Your answer should be a single number: how many lines of the material below contain "node".

::::::

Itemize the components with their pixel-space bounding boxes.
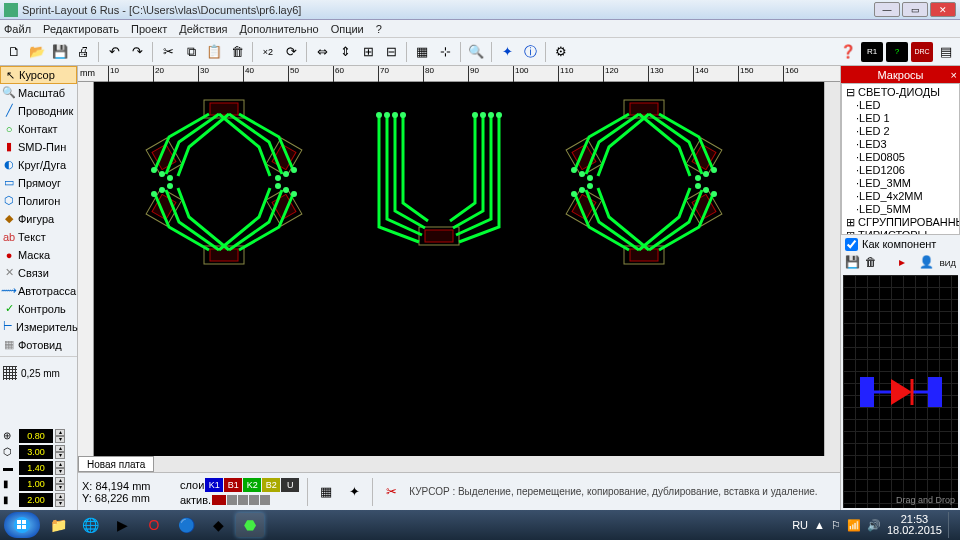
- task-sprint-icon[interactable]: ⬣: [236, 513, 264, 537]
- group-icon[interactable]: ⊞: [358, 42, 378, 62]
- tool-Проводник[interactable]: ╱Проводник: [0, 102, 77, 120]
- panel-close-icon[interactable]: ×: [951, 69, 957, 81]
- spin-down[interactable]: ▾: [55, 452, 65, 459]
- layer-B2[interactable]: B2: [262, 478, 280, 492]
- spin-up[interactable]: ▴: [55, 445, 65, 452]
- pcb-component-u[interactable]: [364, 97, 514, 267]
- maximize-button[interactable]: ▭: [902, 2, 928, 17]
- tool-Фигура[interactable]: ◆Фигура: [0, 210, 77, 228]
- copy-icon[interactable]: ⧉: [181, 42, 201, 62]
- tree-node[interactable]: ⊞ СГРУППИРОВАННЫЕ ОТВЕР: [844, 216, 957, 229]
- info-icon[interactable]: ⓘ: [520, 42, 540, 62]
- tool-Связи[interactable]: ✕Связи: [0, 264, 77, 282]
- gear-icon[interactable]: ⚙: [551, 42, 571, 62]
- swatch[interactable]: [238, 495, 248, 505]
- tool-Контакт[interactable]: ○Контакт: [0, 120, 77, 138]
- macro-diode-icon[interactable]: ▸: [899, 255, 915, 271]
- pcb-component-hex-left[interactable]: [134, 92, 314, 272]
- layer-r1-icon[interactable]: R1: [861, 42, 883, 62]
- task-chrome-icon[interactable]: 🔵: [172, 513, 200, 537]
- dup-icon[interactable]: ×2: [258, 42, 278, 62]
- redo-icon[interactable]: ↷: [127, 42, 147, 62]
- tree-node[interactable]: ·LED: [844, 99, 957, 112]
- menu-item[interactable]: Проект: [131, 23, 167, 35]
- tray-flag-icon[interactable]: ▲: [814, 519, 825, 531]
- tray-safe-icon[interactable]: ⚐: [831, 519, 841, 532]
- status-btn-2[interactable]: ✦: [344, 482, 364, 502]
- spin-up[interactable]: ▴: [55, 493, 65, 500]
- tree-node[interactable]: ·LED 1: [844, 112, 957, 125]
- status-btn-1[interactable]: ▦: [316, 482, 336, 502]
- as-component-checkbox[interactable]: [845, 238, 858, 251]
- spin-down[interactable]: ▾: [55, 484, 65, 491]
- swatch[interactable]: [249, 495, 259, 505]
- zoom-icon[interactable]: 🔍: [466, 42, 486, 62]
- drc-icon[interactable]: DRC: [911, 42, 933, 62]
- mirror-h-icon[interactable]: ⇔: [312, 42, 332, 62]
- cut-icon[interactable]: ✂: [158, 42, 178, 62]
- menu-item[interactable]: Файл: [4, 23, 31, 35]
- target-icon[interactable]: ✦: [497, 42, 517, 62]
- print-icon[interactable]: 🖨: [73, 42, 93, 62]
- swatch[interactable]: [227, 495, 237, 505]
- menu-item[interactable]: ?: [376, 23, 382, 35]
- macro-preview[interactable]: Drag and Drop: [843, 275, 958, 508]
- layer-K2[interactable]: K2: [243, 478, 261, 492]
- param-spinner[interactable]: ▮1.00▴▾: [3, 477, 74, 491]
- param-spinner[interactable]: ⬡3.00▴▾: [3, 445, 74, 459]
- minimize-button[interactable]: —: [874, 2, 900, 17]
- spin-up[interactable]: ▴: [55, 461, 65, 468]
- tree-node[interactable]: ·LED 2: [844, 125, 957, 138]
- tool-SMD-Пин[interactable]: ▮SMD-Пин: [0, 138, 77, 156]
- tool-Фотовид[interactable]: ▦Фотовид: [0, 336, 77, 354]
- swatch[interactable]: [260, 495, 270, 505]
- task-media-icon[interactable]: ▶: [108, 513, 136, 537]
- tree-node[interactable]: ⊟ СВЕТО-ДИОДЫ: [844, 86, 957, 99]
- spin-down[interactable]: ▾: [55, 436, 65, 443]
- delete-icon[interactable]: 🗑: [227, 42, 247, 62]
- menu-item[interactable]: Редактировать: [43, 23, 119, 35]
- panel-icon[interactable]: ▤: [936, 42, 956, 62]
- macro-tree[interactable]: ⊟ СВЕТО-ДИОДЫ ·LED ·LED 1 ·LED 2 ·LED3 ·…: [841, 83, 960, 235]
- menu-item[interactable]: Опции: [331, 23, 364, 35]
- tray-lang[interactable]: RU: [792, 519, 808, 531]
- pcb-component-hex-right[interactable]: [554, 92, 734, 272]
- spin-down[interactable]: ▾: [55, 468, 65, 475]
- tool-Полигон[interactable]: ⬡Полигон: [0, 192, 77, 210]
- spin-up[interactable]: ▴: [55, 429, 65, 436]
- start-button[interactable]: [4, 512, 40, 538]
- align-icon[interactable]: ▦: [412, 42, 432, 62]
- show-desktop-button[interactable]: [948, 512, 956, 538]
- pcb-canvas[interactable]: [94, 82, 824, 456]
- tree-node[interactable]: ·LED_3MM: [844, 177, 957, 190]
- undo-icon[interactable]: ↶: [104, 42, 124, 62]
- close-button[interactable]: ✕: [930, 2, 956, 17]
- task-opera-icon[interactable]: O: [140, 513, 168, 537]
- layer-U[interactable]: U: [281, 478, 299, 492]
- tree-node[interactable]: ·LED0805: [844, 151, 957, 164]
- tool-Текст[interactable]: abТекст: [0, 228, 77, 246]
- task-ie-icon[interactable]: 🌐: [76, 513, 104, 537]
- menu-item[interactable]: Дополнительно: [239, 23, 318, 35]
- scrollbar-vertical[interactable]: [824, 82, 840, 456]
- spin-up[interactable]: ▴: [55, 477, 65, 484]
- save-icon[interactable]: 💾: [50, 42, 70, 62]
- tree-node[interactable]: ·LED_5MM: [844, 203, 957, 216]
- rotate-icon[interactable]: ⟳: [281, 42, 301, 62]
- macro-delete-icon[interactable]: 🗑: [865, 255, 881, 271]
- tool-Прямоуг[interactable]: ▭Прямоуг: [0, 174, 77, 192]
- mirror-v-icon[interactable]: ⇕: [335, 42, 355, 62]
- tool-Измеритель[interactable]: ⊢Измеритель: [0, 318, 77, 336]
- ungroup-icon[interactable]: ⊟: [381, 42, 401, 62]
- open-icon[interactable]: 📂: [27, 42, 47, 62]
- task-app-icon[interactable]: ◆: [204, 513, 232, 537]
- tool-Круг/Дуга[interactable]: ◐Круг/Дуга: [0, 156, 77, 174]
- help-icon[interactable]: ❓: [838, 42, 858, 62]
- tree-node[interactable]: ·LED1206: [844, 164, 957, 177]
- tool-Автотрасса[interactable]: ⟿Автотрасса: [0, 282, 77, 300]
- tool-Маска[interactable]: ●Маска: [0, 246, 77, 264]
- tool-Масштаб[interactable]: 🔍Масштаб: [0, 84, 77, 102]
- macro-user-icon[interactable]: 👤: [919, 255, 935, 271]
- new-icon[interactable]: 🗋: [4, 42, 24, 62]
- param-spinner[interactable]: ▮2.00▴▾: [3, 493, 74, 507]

::::::

Answer box:
9